We will load the Gemma 3 1B model and configure it for QLoRA finetuning using `unsloth.FastModel`. This involves specifying the base model, the LoRA parameters (rank, alpha, dropout), and which layers to finetune.


In [3]:
import torch
from unsloth import FastLanguageModel

max_seq_length = 2048 # You can set this to 8192 for Gemma 3 8B
dtype = None # None for auto detection.

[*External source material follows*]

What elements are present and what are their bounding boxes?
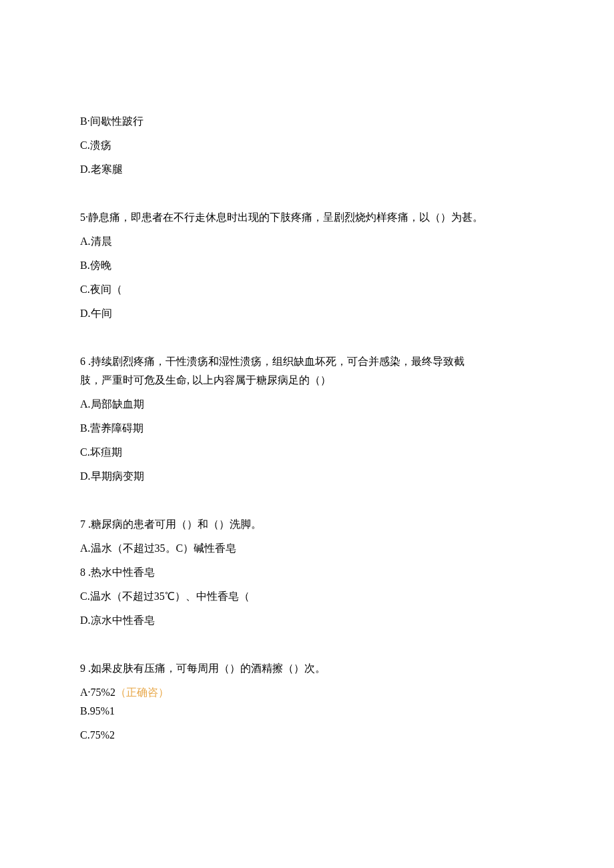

Supports torch.float16, torch.bfloat16, torch.float32
load_in_4bit = True # Use 4bit quantization to save memory

model, tokenizer = FastLanguageModel.from_pretrained(
    model_name = "google/gemma-3-1b-it",
    max_seq_length = max_seq_length,
    dtype = dtype,
    load_in_4bit = load_in_4bit,
    # token = "hf_xxxxxxxxxxxxxxxxxxxxxxxxxxxx" # Use this if you want to use a private model
)

model = FastLanguageModel.get_peft_model(
    model,
    r = 16, # LoRA rank. Higher rank means more parameters, potentially better performance but more memory.
    target_modules = ["q_proj", "k_proj", "v_proj", "o_proj",
                      "gate_proj", "up_proj", "down_proj"],
    lora_alpha = 16, # LoRA alpha. Recommended to be equal to r.
    lora_dropout = 0.05,
    bias = "none",
    use_gradient_checkpointing = "unsloth", # Recommended for memory efficiency
    random_state = 3407,
    use_rslora = False, # Rank-Stabilized LoRA. Set to True for larger models.
    loftq_config = None, # LoFTQ configuration. Not used here.
)


==((====))==  Unsloth 2025.6.5: Fast Gemma3 patching. Transformers: 4.52.4.
   \\   /|    Tesla T4. Num GPUs = 1. Max memory: 14.741 GB. Platform: Linux.
O^O/ \_/ \    Torch: 2.6.0+cu124. CUDA: 7.5. CUDA Toolkit: 12.4. Triton: 3.2.0
\        /    Bfloat16 = FALSE. FA [Xformers = 0.0.29.post3. FA2 = False]
 "-____-"     Free license: http://github.com/unslothai/unsloth
Unsloth: Fast downloading is enabled - ignore downloading bars which are red colored!
Unsloth: Using float16 precision for gemma3 won't work! Using float32.
Unsloth: Making `model.base_model.model.model` require gradients


## 4. Dataset Preparation

We will load the `gretelai/synthetic_text_to_sql` dataset from Hugging Face. The dataset needs to be transformed into a conversational format suitable for finetuning. We will create a `conversations` field, where each conversation is a list of turns between a 'user' and an 'assistant'.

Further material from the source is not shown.